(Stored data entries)

--- START ---

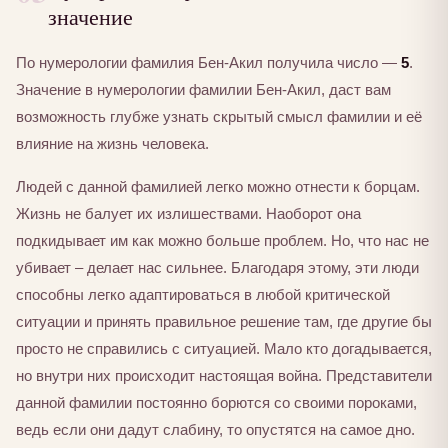
значение
По нумерологии фамилия Бен-Акил получила число —
5
.
Значение в нумерологии фамилии Бен-Акил, даст вам
возможность глубже узнать скрытый смысл фамилии и её
влияние на жизнь человека.
Людей с данной фамилией легко можно отнести к борцам.
Жизнь не балует их излишествами. Наоборот она
подкидывает им как можно больше проблем. Но, что нас не
убивает – делает нас сильнее. Благодаря этому, эти люди
способны легко адаптироваться в любой критической
ситуации и принять правильное решение там, где другие бы
просто не справились с ситуацией. Мало кто догадывается,
но внутри них происходит настоящая война. Представители
данной фамилии постоянно борются со своими пороками,
ведь если они дадут слабину, то опустятся на самое дно.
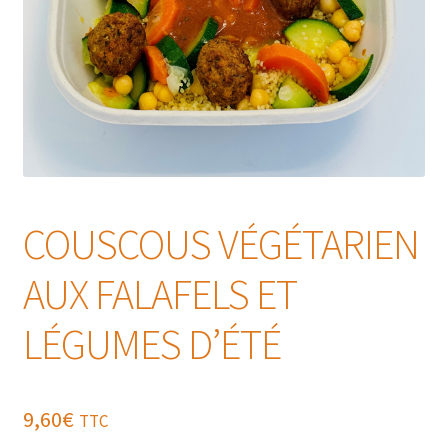
COUSCOUS VÉGÉTARIEN
AUX FALAFELS ET
LÉGUMES D’ÉTÉ
9,60
€
TTC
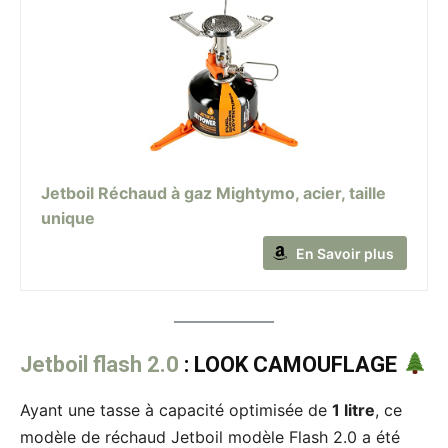
Jetboil Réchaud à gaz Mightymo, acier, taille
unique
En Savoir plus
Jetboil flash 2.0
: LOOK CAMOUFLAGE
Ayant une tasse à capacité optimisée de
1 litre
, ce
modèle de réchaud Jetboil modèle Flash 2.0 a été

--- END ---

## Aim of the task
The lines above that hold the word "фамилии" should be found and copied out.

## Solution for this exercise
Значение в нумерологии фамилии Бен-Акил, даст вам
возможность глубже узнать скрытый смысл фамилии и её
данной фамилии постоянно борются со своими пороками,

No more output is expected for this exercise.